*Available data:*
****************************************

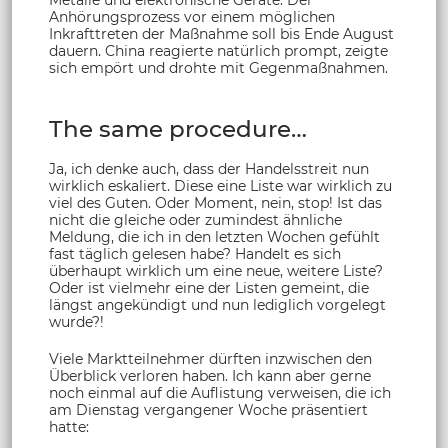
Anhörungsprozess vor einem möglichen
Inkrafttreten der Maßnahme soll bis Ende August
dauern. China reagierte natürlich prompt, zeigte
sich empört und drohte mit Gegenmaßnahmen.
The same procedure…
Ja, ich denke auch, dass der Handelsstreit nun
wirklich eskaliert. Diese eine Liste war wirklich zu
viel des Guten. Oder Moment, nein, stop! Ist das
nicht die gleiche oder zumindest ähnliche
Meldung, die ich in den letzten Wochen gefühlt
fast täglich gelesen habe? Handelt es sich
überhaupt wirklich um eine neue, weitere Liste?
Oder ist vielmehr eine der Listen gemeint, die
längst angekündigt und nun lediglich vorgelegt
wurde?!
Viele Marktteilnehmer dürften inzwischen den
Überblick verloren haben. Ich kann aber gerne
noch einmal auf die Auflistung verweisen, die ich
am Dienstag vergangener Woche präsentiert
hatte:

****************************************

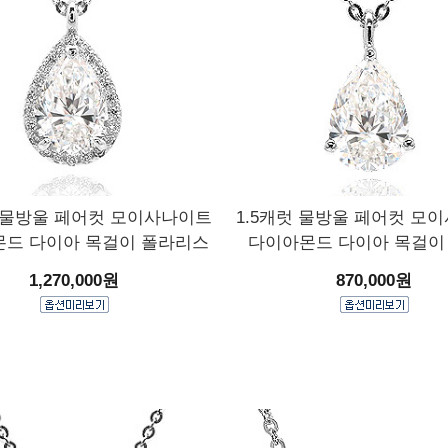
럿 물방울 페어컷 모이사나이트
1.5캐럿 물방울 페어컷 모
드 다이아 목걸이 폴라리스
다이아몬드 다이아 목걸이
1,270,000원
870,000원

****************************************

*Task brief:* Please give back, exactly as it stands above, the stretch from the line with "Anhörungsprozess vor einem möglichen" through the line with "Meldung, die ich", and no line outside it.

*Answer to the problem:*
Anhörungsprozess vor einem möglichen
Inkrafttreten der Maßnahme soll bis Ende August
dauern. China reagierte natürlich prompt, zeigte
sich empört und drohte mit Gegenmaßnahmen.
The same procedure…
Ja, ich denke auch, dass der Handelsstreit nun
wirklich eskaliert. Diese eine Liste war wirklich zu
viel des Guten. Oder Moment, nein, stop! Ist das
nicht die gleiche oder zumindest ähnliche
Meldung, die ich in den letzten Wochen gefühlt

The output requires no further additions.